At least 17 people have died and 20,000 people have been evacuated due to a number of wildfires in California’s wine country in the United States since Monday, Reuters reported on Wednesday. While 1,15,000 acres of forest have burned so far, 2,000 homes and businesses have been destroyed.
Officials said there could be fresh new outbreaks of wildfire as weathermen have forecast dry and windy conditions on Wednesday evening and Thursday. “The potential for new fires that could grow exponentially as these fires did in such a short time period is there,” said said California Department of Forestry and Fire Protection spokesperson Lynne Tolmachoff.
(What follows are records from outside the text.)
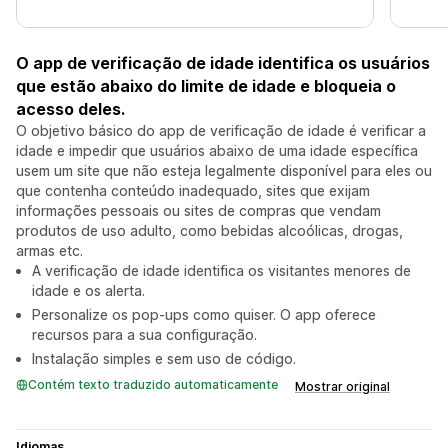
O app de verificação de idade identifica os usuários
que estão abaixo do limite de idade e bloqueia o
acesso deles.
O objetivo básico do app de verificação de idade é verificar a
idade e impedir que usuários abaixo de uma idade específica
usem um site que não esteja legalmente disponível para eles ou
que contenha conteúdo inadequado, sites que exijam
informações pessoais ou sites de compras que vendam
produtos de uso adulto, como bebidas alcoólicas, drogas,
armas etc.
A verificação de idade identifica os visitantes menores de
idade e os alerta.
Personalize os pop-ups como quiser. O app oferece
recursos para a sua configuração.
Instalação simples e sem uso de código.
Contém texto traduzido automaticamente
Mostrar original
Idiomas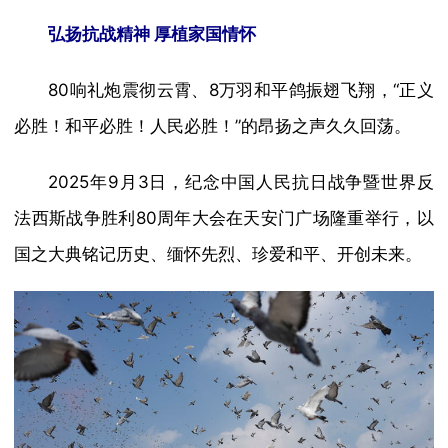
弘扬抗战精神 厚植家国情怀
80响礼炮震彻云霄、8万羽和平鸽振翅飞翔，“正义
必胜！和平必胜！人民必胜！”的昂扬之声久久回荡。
2025年9月3日，纪念中国人民抗日战争暨世界反
法西斯战争胜利80周年大会在天安门广场隆重举行，以
国之大典铭记历史、缅怀先烈、珍爱和平、开创未来。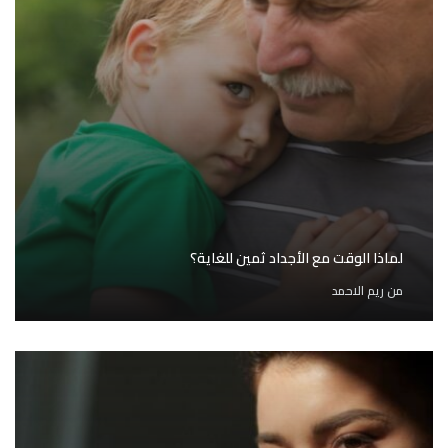
لماذا الوقت مع الأجداد ثمين للغاية؟
من
ريم الاحمد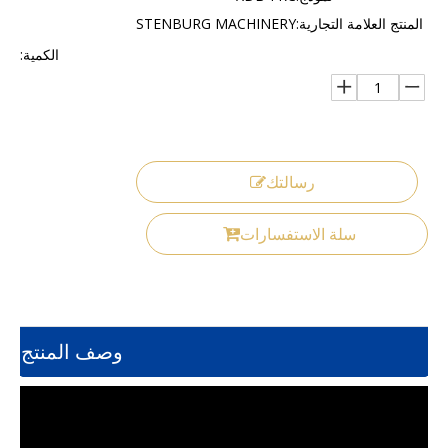
المنتج العلامة التجارية:
STENBURG MACHINERY
الكمية:
رسالتك
سلة الاستفسارات
وصف المنتج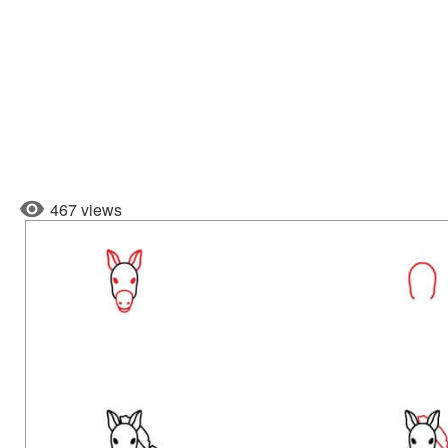
467 views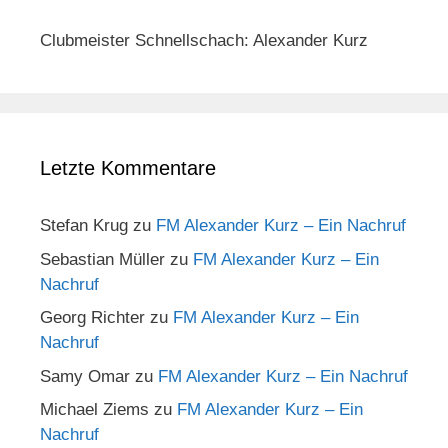
Clubmeister Schnellschach: Alexander Kurz
Letzte Kommentare
Stefan Krug
zu
FM Alexander Kurz – Ein Nachruf
Sebastian Müller
zu
FM Alexander Kurz – Ein
Nachruf
Georg Richter
zu
FM Alexander Kurz – Ein
Nachruf
Samy Omar
zu
FM Alexander Kurz – Ein Nachruf
Michael Ziems
zu
FM Alexander Kurz – Ein
Nachruf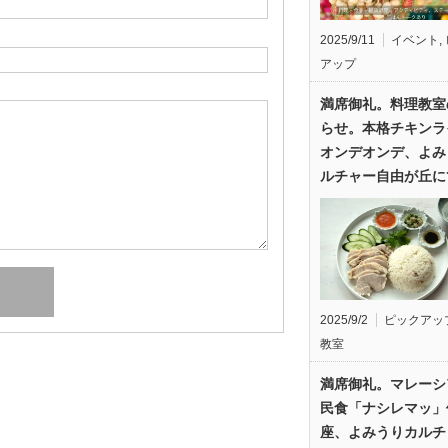
2025/9/11
イベント
,
アップ
満席御礼。料理教室
らせ。本格チキンラ
オンデオンデ、よみ
ルチャー自由が丘に
2025/9/2
ピックアッ
教室
満席御礼。マレーシ
民食「ナシレマッ」
座、よみうりカルチ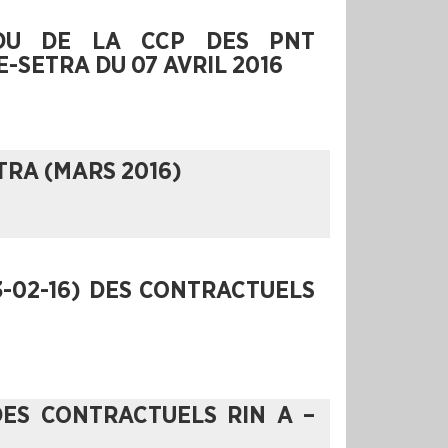
NDU DE LA CCP DES PNT
-SETRA DU 07 AVRIL 2016
TRA (MARS 2016)
3-02-16) DES CONTRACTUELS
DES CONTRACTUELS RIN A –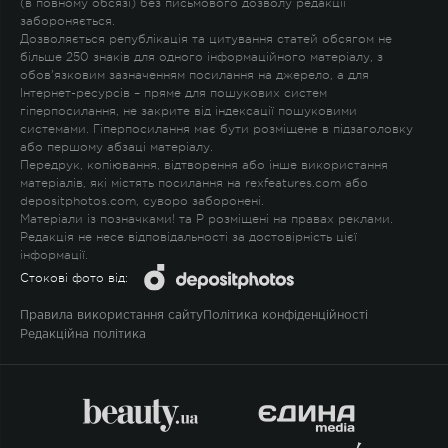
(в повному обсязі) без письмового дозволу редакції
забороняється.
Дозволяється републікація та цитування статей обсягом не
більше 250 знаків для одного інформаційного матеріалу, з
обов'язковим зазначенням посилання на джерело, а для
Інтернет-ресурсів – пряме для пошукових систем
гіперпосилання, не закрите від індексації пошуковими
системами. Гіперпосилання має бути розміщене в підзаголовку
або першому абзаці матеріалу.
Передрук, копіювання, відтворення або інше використання
матеріалів, які містять посилання на rexfeatures.com або
depositphotos.com, суворо заборонені.
Матеріали із позначками
!
та
P
розміщені на правах реклами.
Редакція не несе відповідальності за достовірність цієї
інформації.
Стокові фото від:
Правила використання сайту
Політика конфіденційності
Редакційна політика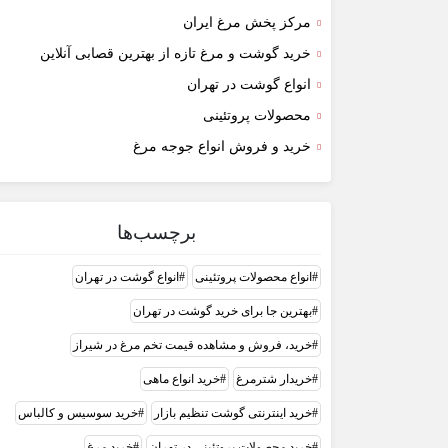
مرکز پخش مرغ ایران
خرید گوشت و مرغ تازه از بهترین قصابی آنلاین
انواع گوشت در تهران
محصولات پروتئینی
خرید و فروش انواع جوجه مرغ
برچسب‌ها
انواع محصولات پروتئینی
انواع گوشت در تهران
بهترین جا برای خرید گوشت در تهران
خرید، فروش و مشاهده قیمت تخم مرغ در شیراز
خریدار شترمرغ
خرید انواع ماهی
خرید اینترنتی گوشت تنظیم بازار
خرید سوسیس و کالباس
خرید محصولات پروتئینی در تهران
خرید مرغ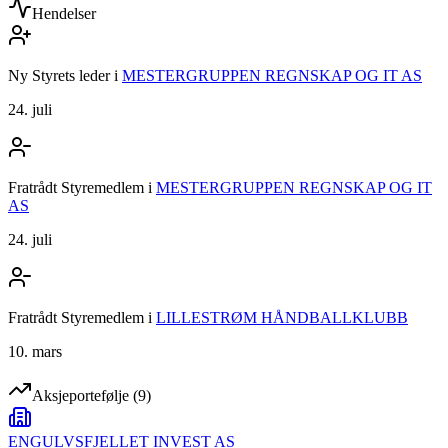
Hendelser
Ny Styrets leder
i
MESTERGRUPPEN REGNSKAP OG IT AS
24. juli
Fratrådt Styremedlem
i
MESTERGRUPPEN REGNSKAP OG IT
AS
24. juli
Fratrådt Styremedlem
i
LILLESTRØM HÅNDBALLKLUBB
10. mars
Aksjeportefølje
(
9
)
ENGULVSFJELLET INVEST AS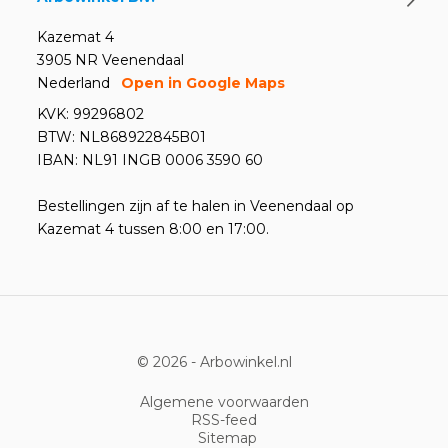
Kazemat 4
3905 NR Veenendaal
Nederland
Open in Google Maps
KVK: 99296802
BTW: NL868922845B01
IBAN: NL91 INGB 0006 3590 60
Bestellingen zijn af te halen in Veenendaal op
Kazemat 4 tussen 8:00 en 17:00.
© 2026 -
Arbowinkel.nl
Algemene voorwaarden
RSS-feed
Sitemap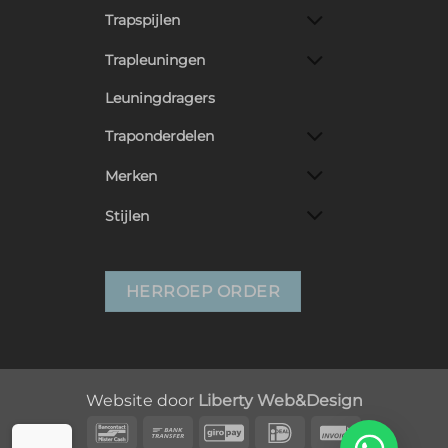
Trapspijlen
Trapleuningen
Leuningdragers
Traponderdelen
Merken
Stijlen
HERROEP ORDER
Website door
Liberty Web&Design
Bancontact
Bank
GiroPay
IDeal
Invoice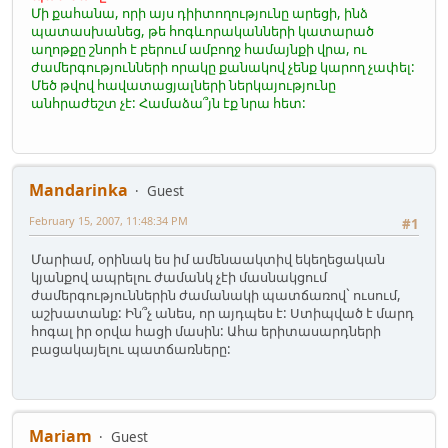
Մի քահանա, որի այս դիիտողությունը արեցի, ինձ
պատասխանեց, թե հոգևորականների կատարած
աղոթքը շնորհ է բերում ամբողջ համայնքի վրա, ու
ժամերգությունների որակը քանակով չենք կարող չափել:
Մեծ թվով հավատացյալների ներկայությունը
անհրաժեշտ չէ: Համաձա՞յն էք նրա հետ:
Mandarinka
Guest
February 15, 2007, 11:48:34 PM
#1
Մարիամ, օրինակ ես իմ ամենաակտիվ եկեղեցական
կյանքով ապրելու ժամանկ չէի մասնակցում
ժամերգություններին ժամանակի պատճառով` ուսում,
աշխատանք: Ին՞չ անես, որ այդպես է: Ստիպված է մարդ
հոգալ իր օրվա հացի մասին: Ահա երիտասարդների
բացակայելու պատճառները:
Mariam
Guest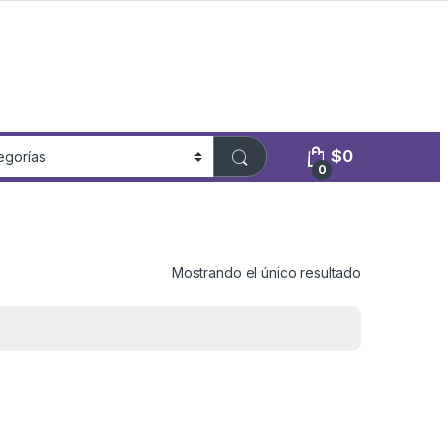
$
0
0
Mostrando el único resultado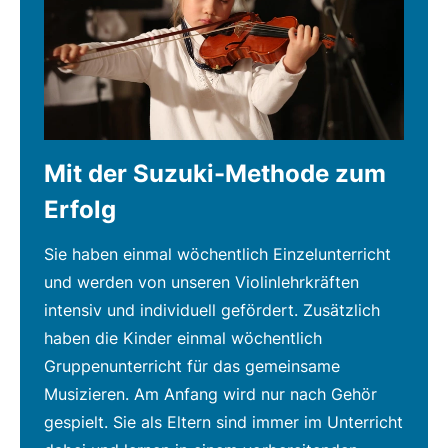
Mit der Suzuki-Methode zum
Erfolg
Sie haben einmal wöchentlich Einzelunterricht
und werden von unseren Violinlehrkräften
intensiv und individuell gefördert. Zusätzlich
haben die Kinder einmal wöchentlich
Gruppenunterricht für das gemeinsame
Musizieren. Am Anfang wird nur nach Gehör
gespielt. Sie als Eltern sind immer im Unterricht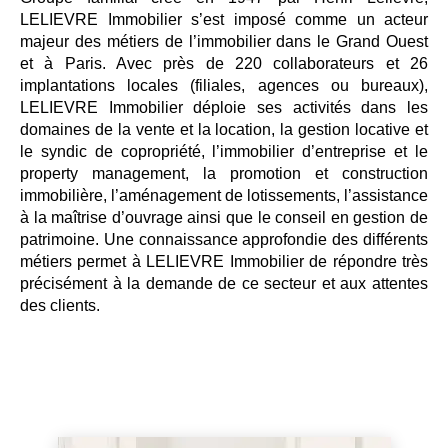
LELIEVRE Immobilier s’est imposé comme un acteur
majeur des métiers de l’immobilier dans le Grand Ouest
et à Paris. Avec près de 220 collaborateurs et 26
implantations locales (filiales, agences ou bureaux),
LELIEVRE Immobilier déploie ses activités dans les
domaines de la vente et la location, la gestion locative et
le syndic de copropriété, l’immobilier d’entreprise et le
property management, la promotion et construction
immobilière, l’aménagement de lotissements, l’assistance
à la maîtrise d’ouvrage ainsi que le conseil en gestion de
patrimoine. Une connaissance approfondie des différents
métiers permet à LELIEVRE Immobilier de répondre très
précisément à la demande de ce secteur et aux attentes
des clients.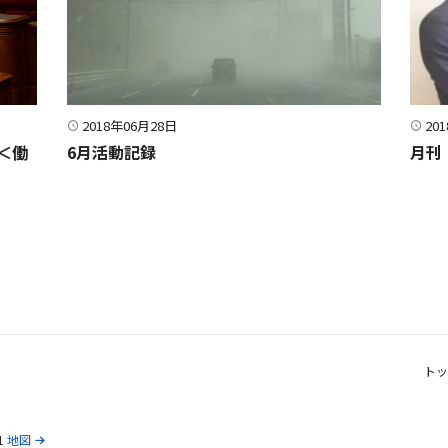
2018年06月28日
20
＜働
6月活動記録
月刊
トッ
1
地図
Cooler temperature, lower wind intensity and fog allowed firefighters to conduct rescue operations on Tuesday. Tolmachoff said that evacuation operations in Nevada and Yuba counties in western California were over on Tuesday, while those in Sonoma and Napa counties, where 50,000 acres of forest has burned, have been extended. Around 155 people are still missing in Sonoma.
California Governor Jerry Brown on Monday declared a state of emergency in Napa, Sonoma and Yuba counties in the north, which make up some of the state’s main wine-manufacturing regions, as well as in Butte, Lake, Mendocino and Nevada. He extended the state of emergency to the Orange County in the south where another fire had erupted.